*DESCRIPTION OF THE TASK*:
Pictures must not appear in the copy. Restate exactly the lines below from the one with "サイト集客を強化したい方へ" through the one with "https://reu", inclusive.
= = =
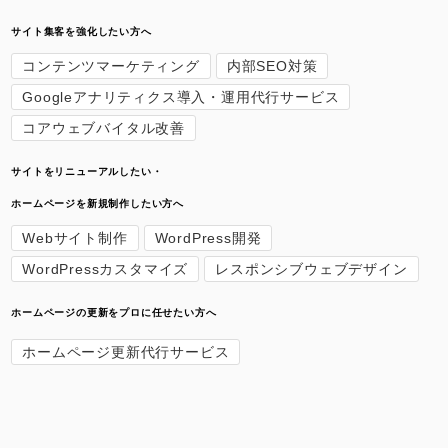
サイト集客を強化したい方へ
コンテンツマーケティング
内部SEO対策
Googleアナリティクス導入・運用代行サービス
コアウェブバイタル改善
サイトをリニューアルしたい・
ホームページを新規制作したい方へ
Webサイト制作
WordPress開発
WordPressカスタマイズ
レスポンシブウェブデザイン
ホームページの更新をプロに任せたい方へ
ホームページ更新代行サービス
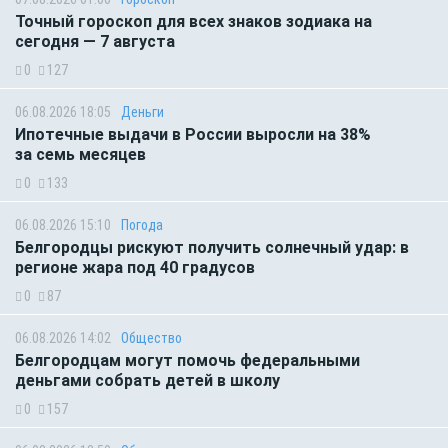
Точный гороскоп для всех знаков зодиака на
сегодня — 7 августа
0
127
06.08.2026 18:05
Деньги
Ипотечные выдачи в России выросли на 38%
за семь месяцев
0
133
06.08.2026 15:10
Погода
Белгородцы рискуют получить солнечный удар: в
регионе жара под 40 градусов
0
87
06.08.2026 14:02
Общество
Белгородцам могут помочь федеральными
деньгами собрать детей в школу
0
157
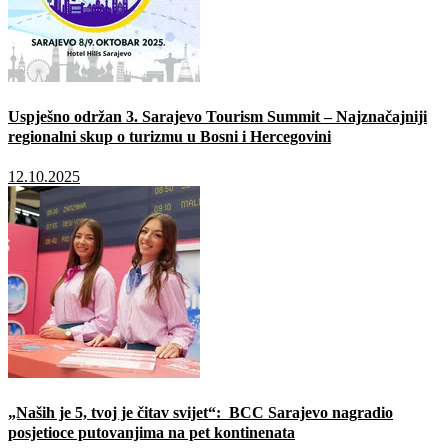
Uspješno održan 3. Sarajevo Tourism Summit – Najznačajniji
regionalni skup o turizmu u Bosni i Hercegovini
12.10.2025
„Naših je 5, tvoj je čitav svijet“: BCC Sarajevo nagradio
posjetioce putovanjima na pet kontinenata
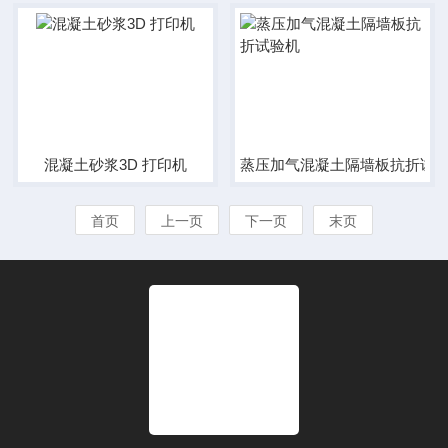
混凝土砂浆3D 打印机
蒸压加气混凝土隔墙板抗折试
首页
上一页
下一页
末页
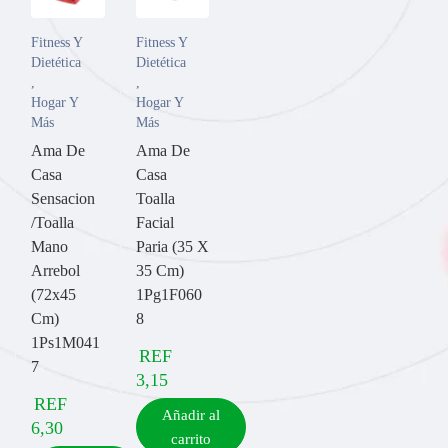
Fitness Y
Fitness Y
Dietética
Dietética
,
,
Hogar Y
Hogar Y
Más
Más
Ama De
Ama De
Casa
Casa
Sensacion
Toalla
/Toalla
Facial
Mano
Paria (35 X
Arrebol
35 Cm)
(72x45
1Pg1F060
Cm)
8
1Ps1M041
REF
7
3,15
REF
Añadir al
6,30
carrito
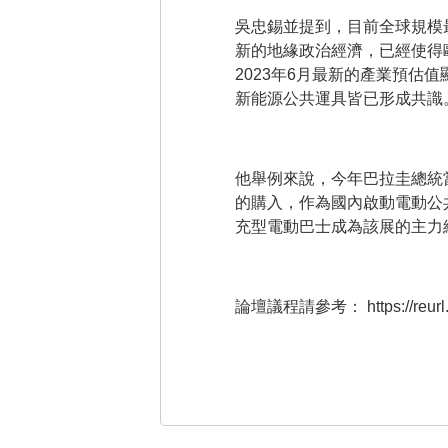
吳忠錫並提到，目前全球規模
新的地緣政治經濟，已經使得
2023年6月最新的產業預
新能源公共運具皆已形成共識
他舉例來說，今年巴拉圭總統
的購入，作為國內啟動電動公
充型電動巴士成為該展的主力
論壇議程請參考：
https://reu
= = =
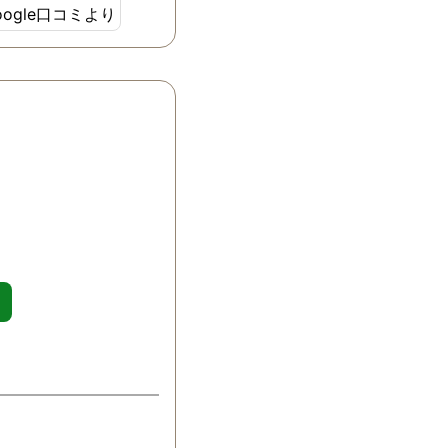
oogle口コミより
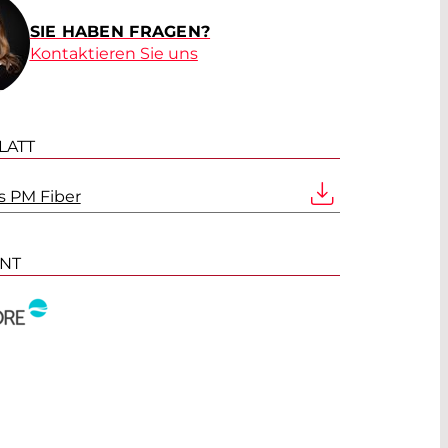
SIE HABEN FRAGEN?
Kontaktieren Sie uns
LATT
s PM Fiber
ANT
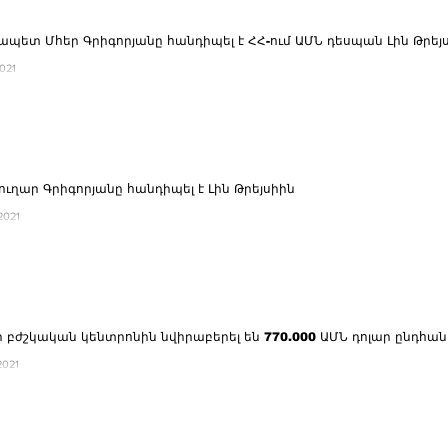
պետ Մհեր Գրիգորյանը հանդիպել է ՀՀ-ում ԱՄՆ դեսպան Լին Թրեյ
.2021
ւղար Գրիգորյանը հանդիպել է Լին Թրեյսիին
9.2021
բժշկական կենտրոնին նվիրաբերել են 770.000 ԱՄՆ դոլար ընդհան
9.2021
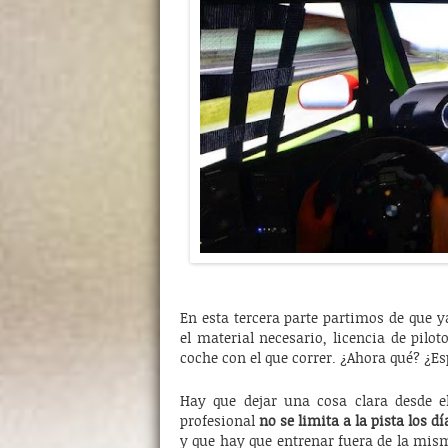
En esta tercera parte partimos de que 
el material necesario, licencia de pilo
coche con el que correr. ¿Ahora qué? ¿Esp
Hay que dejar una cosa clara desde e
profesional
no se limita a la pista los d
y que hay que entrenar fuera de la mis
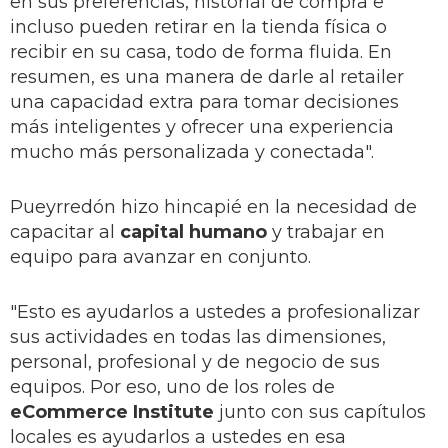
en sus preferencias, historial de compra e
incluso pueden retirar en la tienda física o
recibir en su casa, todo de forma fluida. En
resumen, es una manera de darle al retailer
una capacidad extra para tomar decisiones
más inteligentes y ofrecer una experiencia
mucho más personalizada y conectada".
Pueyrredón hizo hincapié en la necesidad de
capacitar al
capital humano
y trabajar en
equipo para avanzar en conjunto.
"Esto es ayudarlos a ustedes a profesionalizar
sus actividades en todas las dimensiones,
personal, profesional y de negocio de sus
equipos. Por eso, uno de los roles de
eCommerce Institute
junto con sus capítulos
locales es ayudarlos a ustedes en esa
= = =
*YOUR SOLUTION*:
サイト集客を強化したい方へ
コンテンツマーケティング
内部SEO対策
Googleアナリティクス導入・運用代行サービス
コアウェブバイタル改善
サイトをリニューアルしたい・
ホームページを新規制作したい方へ
Webサイト制作
WordPress開発
WordPressカスタマイズ
レスポンシブウェブデザイン
ホームページの更新をプロに任せたい方へ
ホームページ更新代行サービス
Точный гороскоп для всех знаков зодиака на
сегодня — 7 августа
0
127
06.08.2026 18:05
Деньги
Ипотечные выдачи в России выросли на 38%
за семь месяцев
0
133
06.08.2026 15:10
Погода
Белгородцы рискуют получить солнечный удар: в
регионе жара под 40 градусов
0
87
06.08.2026 14:02
Общество
Белгородцам могут помочь федеральными
деньгами собрать детей в школу
0
157
Uspješno održan 3. Sarajevo Tourism Summit – Najznačajniji
regionalni skup o turizmu u Bosni i Hercegovini
12.10.2025
„Naših je 5, tvoj je čitav svijet“: BCC Sarajevo nagradio
posjetioce putovanjima na pet kontinenata
混凝土砂浆3D 打印机
蒸压加气混凝土隔墙板抗折试
首页
上一页
下一页
末页
Fitness Y
Fitness Y
Dietética
Dietética
,
,
Hogar Y
Hogar Y
Más
Más
Ama De
Ama De
Casa
Casa
Sensacion
Toalla
/Toalla
Facial
Mano
Paria (35 X
Arrebol
35 Cm)
(72x45
1Pg1F060
Cm)
8
1Ps1M041
REF
7
3,15
REF
Añadir al
6,30
carrito
吳忠錫並提到，目前全球規模
新的地緣政治經濟，已經使得
2023年6月最新的產業預
新能源公共運具皆已形成共識
他舉例來說，今年巴拉圭總統
的購入，作為國內啟動電動公
充型電動巴士成為該展的主力
論壇議程請參考：
https://reu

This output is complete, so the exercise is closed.